>Today is a gross day:(
>I woke up this morning before he left, but I haven’t been getting much sleep since the operation, so I tried to go back to sleep. I have these really odd nightmares, sometimes they involve hospital things (and I guess I wake Rob up during the night and he talks to me), and sometimes they have nothing to do with anything. Just scary.
There’s not going to be much update today, I know…I’m sorry to all 2 people that read me! (Those 2 people being Rob and my mom lol) I don’t feel well at all. However, in being in my bathroom so much, I am starting to redecorate it in my head….

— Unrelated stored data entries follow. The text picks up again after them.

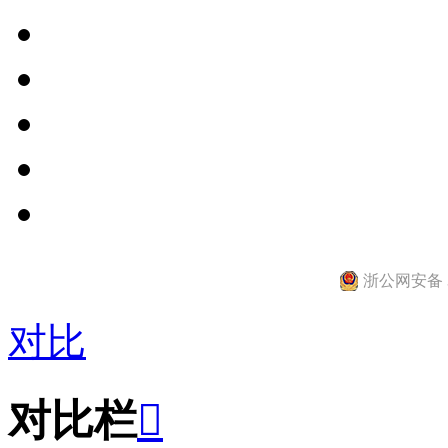
浙公网安备 33
对比
对比栏

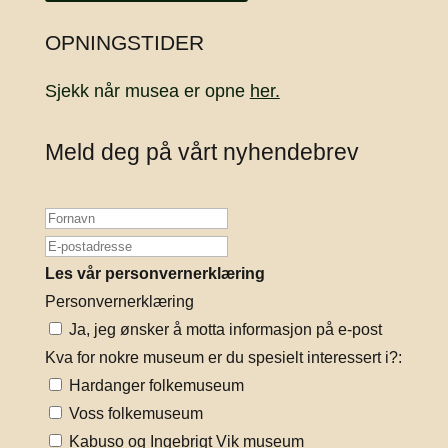
OPNINGSTIDER
Sjekk når musea er opne
her.
Meld deg på vårt nyhendebrev
Les vår personvernerklæring
Personvernerklæring
Ja, jeg ønsker å motta informasjon på e-post
Kva for nokre museum er du spesielt interessert i?:
Hardanger folkemuseum
Voss folkemuseum
Kabuso og Ingebrigt Vik museum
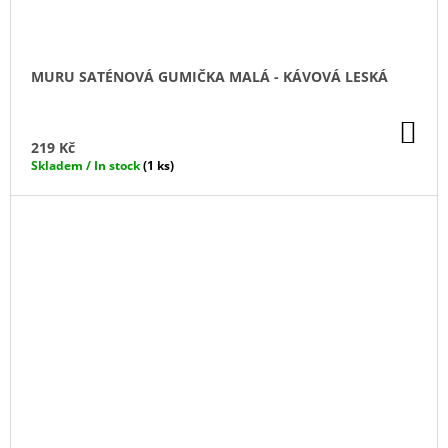
MURU SATÉNOVÁ GUMIČKA MALÁ - KÁVOVÁ LESKÁ
DO
KO
219 Kč
Skladem / In stock
(1 ks)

I’ve got an appointment with my doctor later this afternoon to assess how I am recouping. Im slightly expecting her to yell at me and tie me down to a very large bed with a mass of those little zip-tie thingys that they used to arrest all those protestors in Toronto with. I’m not joking. She COULD ya know? My “caretakers” have been making notes of things that are wrong with me (shut it you!!), and its kind of extensive. Im afraid that someone may make me go back into that stupid ultramatic bed at that horrid place. I never liked the DECH, and staying in there for a week didn’t help my anxiety at all. Although…maybe I’d get some of those good meds if I went back?
Yesterday I talked about rungs in regards to my morning glories…I was measuring for my own amusement. The one I was tracking grew 2 inches in one day! Take that bitches!!!